Anaconda preview screening provided by Sony Pictures.

It’s been almost 30 years since Luis Llosa’s Anaconda (1997) hit cinemas, a film which I’ll remember for it having traumatised me as an unsupervised five year old who shouldn’t have had access to the remote after 10pm. Tom Gormican’s 2025 remake/reboot/spiritual successor pays homage to the Jennifer Lopez led cult classic while carving out its own little corner, one that is tonally all over the place, incredibly self-aware and yet had me giddy in moments.

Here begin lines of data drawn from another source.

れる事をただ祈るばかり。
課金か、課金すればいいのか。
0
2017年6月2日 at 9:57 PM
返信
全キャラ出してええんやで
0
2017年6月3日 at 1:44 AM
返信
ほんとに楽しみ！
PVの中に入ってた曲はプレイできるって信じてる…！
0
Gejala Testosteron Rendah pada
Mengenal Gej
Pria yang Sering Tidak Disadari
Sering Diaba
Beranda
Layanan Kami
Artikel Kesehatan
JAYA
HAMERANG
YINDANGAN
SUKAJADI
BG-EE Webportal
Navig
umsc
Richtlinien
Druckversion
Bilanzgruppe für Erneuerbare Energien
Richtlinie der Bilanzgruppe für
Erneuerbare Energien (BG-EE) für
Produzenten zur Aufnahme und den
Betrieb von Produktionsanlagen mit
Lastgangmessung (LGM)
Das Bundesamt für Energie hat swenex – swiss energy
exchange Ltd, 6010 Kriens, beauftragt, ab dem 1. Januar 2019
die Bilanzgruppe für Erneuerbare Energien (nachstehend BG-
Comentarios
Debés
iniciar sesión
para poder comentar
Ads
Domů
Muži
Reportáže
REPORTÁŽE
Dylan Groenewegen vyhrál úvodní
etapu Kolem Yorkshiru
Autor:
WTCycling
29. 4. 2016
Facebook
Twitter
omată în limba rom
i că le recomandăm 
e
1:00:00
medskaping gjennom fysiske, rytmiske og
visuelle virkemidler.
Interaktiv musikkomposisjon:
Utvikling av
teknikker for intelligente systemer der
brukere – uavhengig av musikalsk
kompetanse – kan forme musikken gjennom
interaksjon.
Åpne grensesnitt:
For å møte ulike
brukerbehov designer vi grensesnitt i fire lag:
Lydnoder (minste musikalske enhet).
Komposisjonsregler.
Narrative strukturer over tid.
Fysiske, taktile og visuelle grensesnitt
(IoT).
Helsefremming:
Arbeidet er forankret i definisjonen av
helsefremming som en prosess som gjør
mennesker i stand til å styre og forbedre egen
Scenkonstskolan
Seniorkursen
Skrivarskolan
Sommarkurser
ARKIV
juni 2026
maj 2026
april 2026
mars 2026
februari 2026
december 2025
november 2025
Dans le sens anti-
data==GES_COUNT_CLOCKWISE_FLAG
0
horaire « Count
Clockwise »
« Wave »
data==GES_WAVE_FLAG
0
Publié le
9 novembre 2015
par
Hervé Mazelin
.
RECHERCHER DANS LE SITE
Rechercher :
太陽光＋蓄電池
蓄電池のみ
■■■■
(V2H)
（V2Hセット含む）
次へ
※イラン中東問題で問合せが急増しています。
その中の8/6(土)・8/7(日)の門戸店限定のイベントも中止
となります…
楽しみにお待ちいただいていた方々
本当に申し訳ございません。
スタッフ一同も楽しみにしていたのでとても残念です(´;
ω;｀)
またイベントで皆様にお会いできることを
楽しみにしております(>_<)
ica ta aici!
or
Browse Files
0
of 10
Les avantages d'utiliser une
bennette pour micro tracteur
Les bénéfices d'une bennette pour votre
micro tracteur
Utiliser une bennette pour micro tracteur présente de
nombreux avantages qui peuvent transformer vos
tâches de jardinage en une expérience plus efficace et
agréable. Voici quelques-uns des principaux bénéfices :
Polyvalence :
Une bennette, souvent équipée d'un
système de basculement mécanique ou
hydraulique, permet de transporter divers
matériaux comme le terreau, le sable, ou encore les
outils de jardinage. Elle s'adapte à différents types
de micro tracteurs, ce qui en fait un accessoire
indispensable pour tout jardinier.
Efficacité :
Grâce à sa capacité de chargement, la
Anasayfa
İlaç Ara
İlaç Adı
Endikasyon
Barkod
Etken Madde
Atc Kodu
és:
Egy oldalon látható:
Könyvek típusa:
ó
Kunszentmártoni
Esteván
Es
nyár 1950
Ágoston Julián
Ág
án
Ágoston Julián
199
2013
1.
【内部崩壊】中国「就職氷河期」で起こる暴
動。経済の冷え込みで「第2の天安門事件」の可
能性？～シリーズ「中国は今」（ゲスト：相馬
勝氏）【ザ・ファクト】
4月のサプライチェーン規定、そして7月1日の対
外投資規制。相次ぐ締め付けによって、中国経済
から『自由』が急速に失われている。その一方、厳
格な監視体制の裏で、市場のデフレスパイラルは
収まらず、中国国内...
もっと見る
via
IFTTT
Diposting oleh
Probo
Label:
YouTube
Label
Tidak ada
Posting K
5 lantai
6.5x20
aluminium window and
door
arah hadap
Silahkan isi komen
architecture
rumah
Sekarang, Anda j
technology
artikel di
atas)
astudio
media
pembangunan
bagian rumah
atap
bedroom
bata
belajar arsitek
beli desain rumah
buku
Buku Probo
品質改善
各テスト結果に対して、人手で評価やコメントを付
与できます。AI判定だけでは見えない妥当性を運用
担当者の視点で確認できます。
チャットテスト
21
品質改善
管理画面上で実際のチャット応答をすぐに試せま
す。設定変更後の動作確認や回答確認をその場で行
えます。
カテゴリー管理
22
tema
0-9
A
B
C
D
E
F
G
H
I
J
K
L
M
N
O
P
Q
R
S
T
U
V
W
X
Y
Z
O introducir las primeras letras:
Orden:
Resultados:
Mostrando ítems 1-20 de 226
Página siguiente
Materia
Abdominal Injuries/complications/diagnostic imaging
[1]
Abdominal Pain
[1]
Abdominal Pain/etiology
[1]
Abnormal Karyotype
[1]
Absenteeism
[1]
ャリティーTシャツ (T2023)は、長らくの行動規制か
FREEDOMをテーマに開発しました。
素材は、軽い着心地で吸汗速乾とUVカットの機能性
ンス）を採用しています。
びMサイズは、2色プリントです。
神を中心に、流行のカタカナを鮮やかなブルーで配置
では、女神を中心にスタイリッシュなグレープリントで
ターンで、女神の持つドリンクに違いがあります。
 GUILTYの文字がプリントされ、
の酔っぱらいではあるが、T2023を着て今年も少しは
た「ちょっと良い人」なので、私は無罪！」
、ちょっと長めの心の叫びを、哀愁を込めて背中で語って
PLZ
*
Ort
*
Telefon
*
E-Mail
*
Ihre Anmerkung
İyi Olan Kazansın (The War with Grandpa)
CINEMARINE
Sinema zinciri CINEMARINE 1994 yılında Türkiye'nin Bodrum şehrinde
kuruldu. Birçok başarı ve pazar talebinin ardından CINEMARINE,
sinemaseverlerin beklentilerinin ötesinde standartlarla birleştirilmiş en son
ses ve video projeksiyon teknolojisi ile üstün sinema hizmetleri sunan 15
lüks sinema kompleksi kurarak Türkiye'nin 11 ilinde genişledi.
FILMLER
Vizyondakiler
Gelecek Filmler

In fact, Anaconda finds an odd equilibrium between comedy, action and horror as it uses its funny star duo of Jack Black and Paul Rudd to present itself as a comedy, while keeping you guessing at every turn through conventional jump scares that sometimes land while falling flat at other times. Gormican’s last film, The Unbearable Weight of Massive Talent (2022) took a similar approach but in the opposite sense by using an often serious actor in Nicolas Cage to play a fictional Nicolas Cage while building the comedy around him and his seriousness.

Incredibly self-aware in its presentation of events, Gormican chooses to focus on a group of childhood friends who used to make short films together, and while they still concern themselves with filmmaking in their adult lives, they aren’t exactly doing what they love. For starters, Doug (Jack Black) shoots weddings, Ronald (Paul Rudd) is a struggling actor, Kenny (Steve Zahn) is a cinematographer who gets rowdy and drunk, and Claire (Thandiwe Newton) more or less is doing better than the rest of them. It’s not until Ronald acquires the rights to the Anaconda intellectual property that he begins to make everyone believe they’re sitting on success.

After some convincing (namely of Doug), the group decide to go and shoot a reboot of the 1997 classic in the Amazon where they become embroiled in a game of cat and mouse with a real anaconda as well as a wider subplot of illegal gold miners. If this sounds like the sort of silly Hollywood blockbuster that tends to cap off the year, well it is. But this silliness (mostly) works, namely because the central cast are all so damn charming and likeable that it’s hard not to have a cheeky grin when something totally irrelevant to the plot happens, like Kenny getting over his peeing-in-public fear to piss on a supposed spider bite that Doug has sustained. There’s plenty of similar brain-dead humor that might leave you scratching your head, but what more can you expect with Jack Black leading the pack?

Anaconda isn’t groundbreaking by any stretch of the word, and it often calls attention to the lack of creativity in Hollywood, poking fun at its own studio in the process. That said, Anaconda becomes the very film it seeks to mock, with dialogue for dialogue’s sake and references to real world people and events. The film will probably be swallowed up by audiences in the moment with chase sequences and explosions all around, but when all is said and done, it’ll just as quickly be regurgitated.

Anaconda opens nationally from Boxing Day.